Are corporations people? Can they hold religious beliefs? If so, can they refuse to offer contraception coverage because of those beliefs? And if that is the case, what other federal laws can corporations ignore?
We’ll find out Monday at 10 a.m., when the Supreme Court hands down its decision in the most momentous case of the year so far.
Known as Hobby Lobby, the case arose when the religiously inclined owners of two companies objected to the requirement in President Barack Obama’s Affordable Care Act that insurance plans must cover a full suite of contraception coverage. The Greens, a Southern Baptist family that owns the Hobby Lobby craft stores chain, and the Mennonite Hahn family, which owns the Conestoga Wood Specialties cabinet-making business in Pennsylvania, argue that being forced to cover contraceptives they object to on religious grounds violates their religious liberty.
The two families argue that their businesses should be entitled to protections under the Religious Freedom Restoration Act (RFRA), which until now has applied only to individuals. If the court finds that RFRA does indeed protect even some businesses, it would be another step down the contentious road toward “corporate personhood” that the court has increasingly embraced in recent years. This legal formulation often argued by conservatives caused GOP presidential candidate Mitt Romney to seem overly allied to big business when he declared “Corporations are people, my friend” during the 2012 election.
It’s like corporate personhood “on steroids,” constitutional law expert Adam Winkler explained to Newsweek last year. “Not only are corporations people, but they are devout people who pray and have their own religious beliefs.”
If the court decides that Hobby Lobby and Conestoga Wood are protected under RFRA, it must then decide whether the government is imposing a "substantial burden" on the companies. If the court decides there is a significant burden, it must then decide whether the government has a "compelling interest" to impose that burden.
The federal government has defended the so-called “contraception mandate” by emphasizing the rights of women employees to medical care. My opponents "leave third-party employees entirely out of the equation," Solicitor General Donald Verrilli said during oral arguments in March.
There’s also the chance that the Supreme Court could duck some of the tougher questions by deciding that the “contraception mandate” is actually a tax -- the exact out the majority used two years ago when the court upheld Obamacare’s individual mandate. It’s an argument that the liberal justices pushed at oral arguments. We’ll know Monday if either Justice Anthony Kennedy or Chief Justice John Roberts -- considered the two persuadable conservatives on the Hobby Lobby case -- took the bait.

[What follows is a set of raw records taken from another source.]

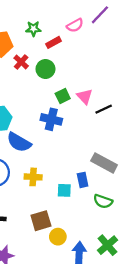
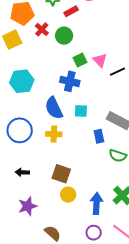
blue semicircle: (19, 142) -> (54, 108), moved, turned 35
cyan square: (64, 190) -> (81, 111), moved
brown square: (41, 221) -> (61, 174), turned 36
yellow circle: (58, 237) -> (68, 195), moved

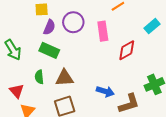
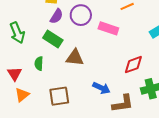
pink rectangle: (103, 31) -> (108, 28), turned -72
red diamond: (127, 50) -> (133, 65), moved
brown triangle: (64, 78) -> (75, 58), moved

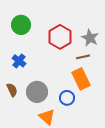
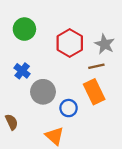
brown semicircle: (12, 90) -> (12, 122), moved
gray circle: (37, 92) -> (43, 92), moved
blue circle: (67, 98) -> (69, 108), moved

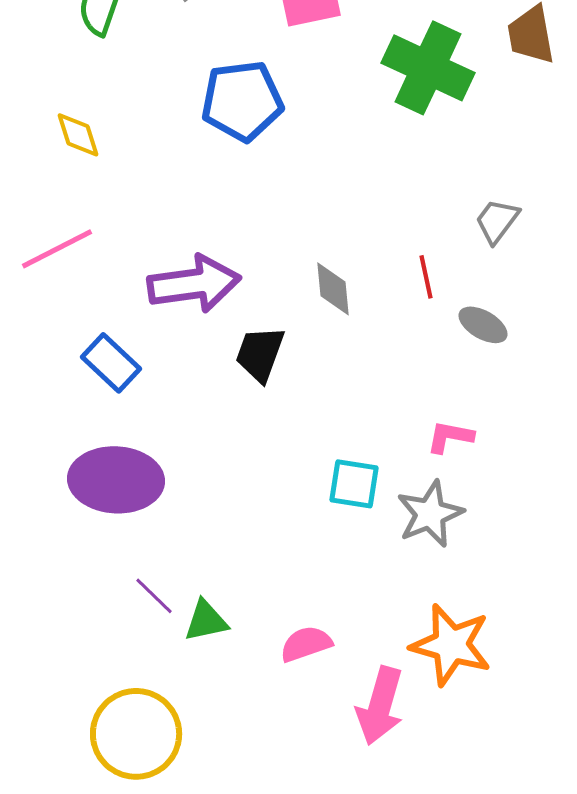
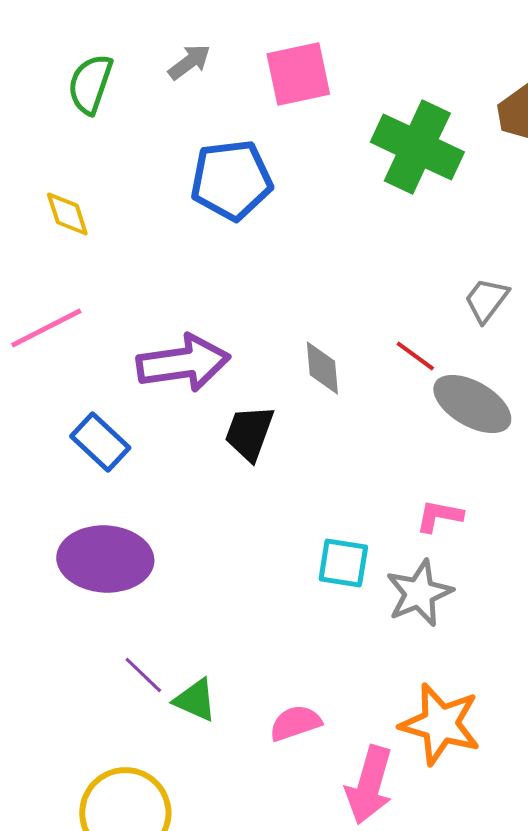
red line: (426, 277) -> (415, 356), turned -42
gray ellipse: (483, 325) -> (472, 404), size x1.6
green triangle: (206, 621) -> (195, 700), turned 36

But courtwatchers are putting their money on a win for Hobby Lobby. During oral arguments, the question of whether a law could require abortion coverage came up, and Kennedy and Roberts both seemed worried by the idea. In defending the mandate, the government also struggled during oral arguments to prove that the contraception mandate is the best way to ensure women have access to birth control -- couldn’t they find a way to provide coverage that doesn’t interfere with religious liberty, they asked?

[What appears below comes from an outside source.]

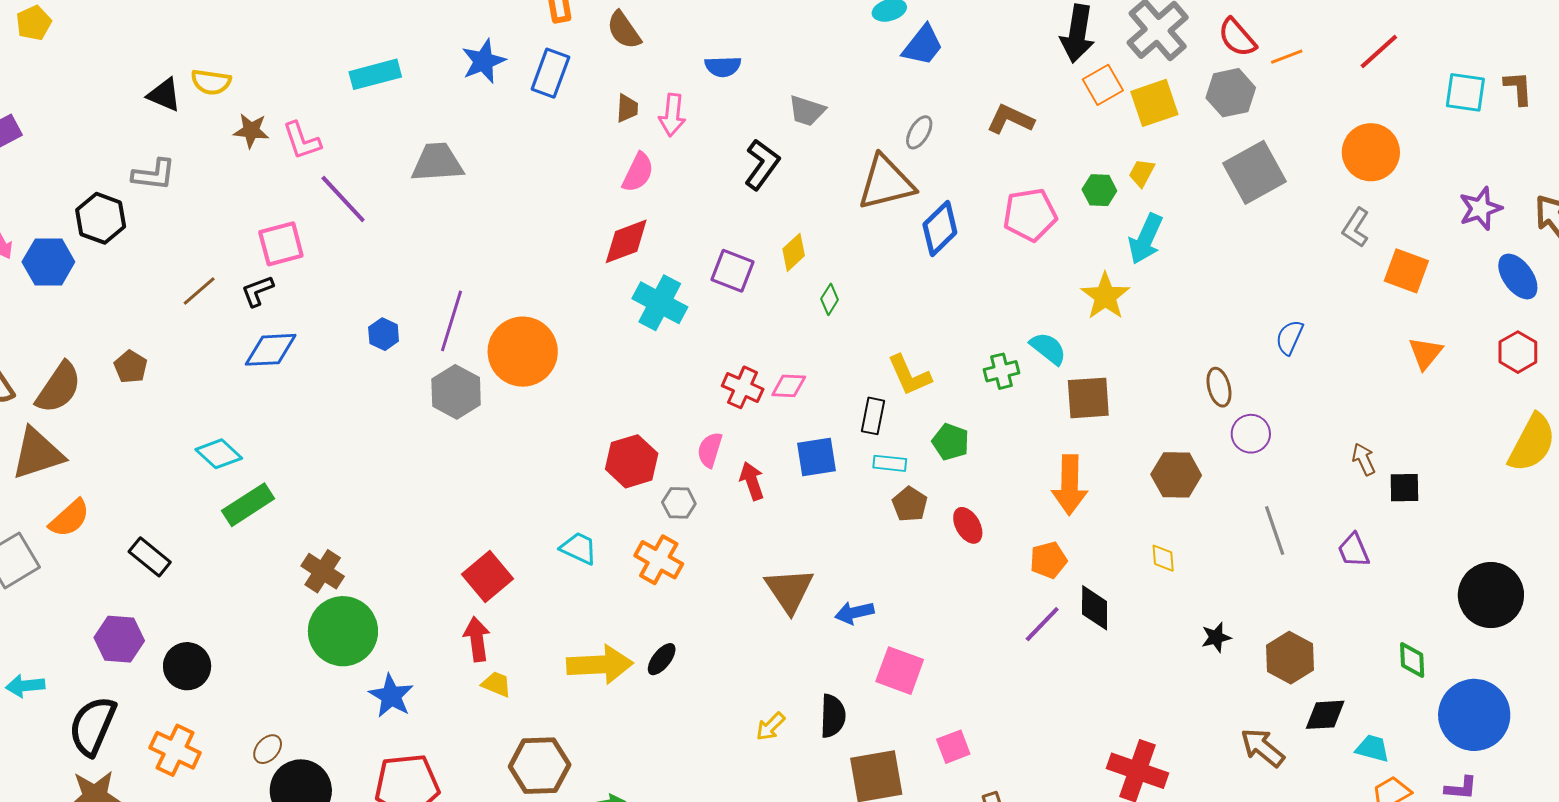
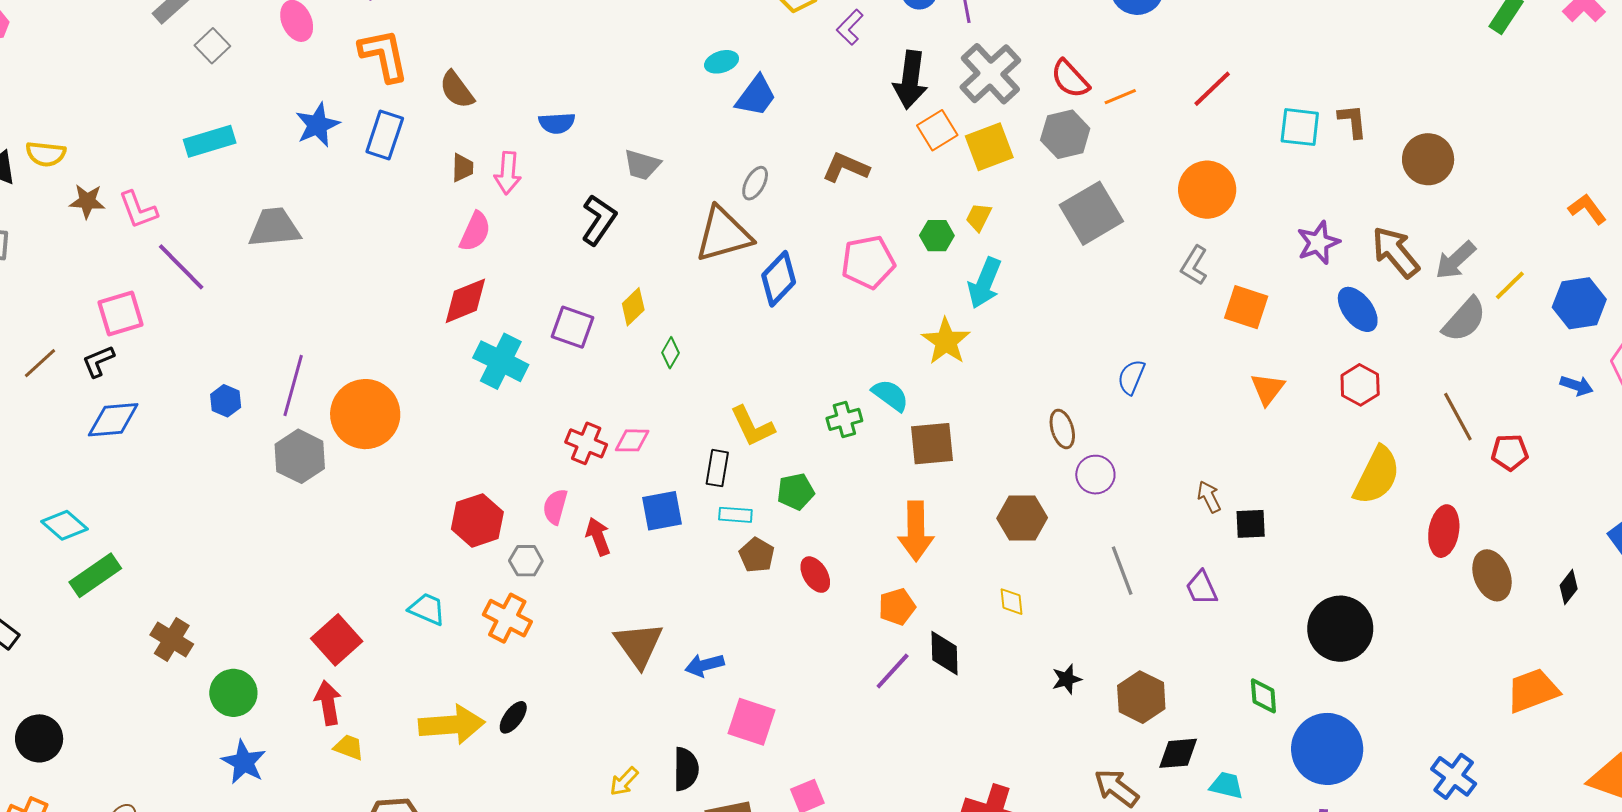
green pentagon: (951, 442) -> (796, 492), turned -30
green circle: (343, 631) -> (233, 693), moved, size x0.7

If Hobby Lobby and Conestoga win, the scope of the ruling will determine the fallout. Can any corporation claim a religious objection to covering contraception? What about a religious objection to vaccines? Or minimum-wage laws? Can only family-held corporations like Hobby Lobby and Conestoga obtain religious exemptions from the law?

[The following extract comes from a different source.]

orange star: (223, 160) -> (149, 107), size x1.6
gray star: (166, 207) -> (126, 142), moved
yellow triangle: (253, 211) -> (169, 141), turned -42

That’s why liberals are worried about more than the future of the contraception mandate. As liberal Justice Elena Kagan put it during oral arguments, courts' "hands would be bound" in future challenges to federal laws on religious grounds.
Finally, amidst all the coverage of Hobby Lobby, the press is likely to miss another expected Monday ruling in Harris v. Quinn. Despite its low profile, this case could be momentous, with the future of public-sector unions hanging in the balance.
At issue is the longstanding practice of public-sector unions collecting dues from non-union members, since even non-union employees benefit from union negotiations. These dues go only to the union's bargaining efforts and are not used for political activities. Still, home care providers in Illinois are challenging the rule as a violation of their First Amendment speech rights. A loss for unions could cut their funding to crippling levels, and the Supreme Court is not exactly union-friendly these days.
If the union wins, it will likely be the doing of an unlikely ally in conservative Justice Antonin Scalia, who in a 1991 case argued that workers who benefit from union negotiations should not be "free riders." The unions are likely praying that he hasn't changed his mind.